To quantify potential changes in PKCbeta I mRNA levels via competitive RT-PCR, cycling conditions were optimized to efficiently amplify the 684-bp PKCbeta I PCR product and not other species. Unlike the BC3H-1 myocytes, no change occurred in PKCbeta I mRNA with acute insulin treatment (Fig. 2). This may reflect the difference between an undifferentiated cell line such as the the BC3H-1 myocytes and a differentiated cell type like the L6 myotubes. This may also suggest that there is a functional role for PKCbeta I in insulin signal transduction in the L6 myotubes. PKCbeta I and -beta II mRNA levels were normalized to beta -actin mRNA levels using competitive RT-PCR (data not shown).
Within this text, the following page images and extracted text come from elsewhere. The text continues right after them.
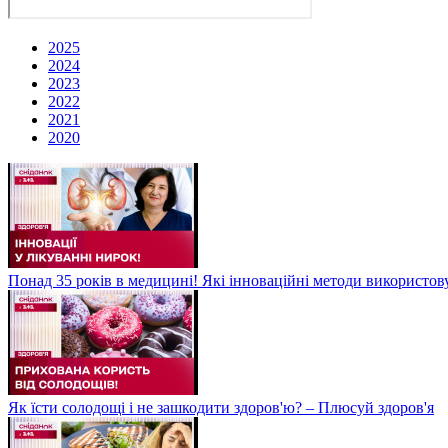
2025
2024
2023
2022
2021
2020
Понад 35 років в медицині! Які інноваційні методи використов
Як їсти солодощі і не зашкодити здоров'ю? – Плюсуй здоров'я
The PKCbeta II mRNA Increase Is Reflected at the Protein Level-- To examine whether insulin effects on PKCbeta I and -beta II mRNA were reflected at the protein level, polyclonal antibodies specific for the COOH terminus of either PKCbeta I or PKCbeta II proteins were used for detection on Western blots. Insulin treatment increased PKCbeta II immunoreactive protein levels greater than 3.5-fold (350%), while PKCbeta I immunoreactive protein levels remained unchanged (Fig. 3). The data shown are composites of five separate experiments with each time point examined for an individual effect. Thus, the increase in PKCbeta II mRNA expression was directly reflected at the protein level between 15 min and 24 h as with the BC3H-1 myocytes. Differences in the amount of basal PKCbeta II immunoreactive protein between experiments are attributed to variables in cell culture and sensitivity of chemiluminescence detection. The overall increase in PKCbeta II immunoreactive protein following insulin treatment was consistent.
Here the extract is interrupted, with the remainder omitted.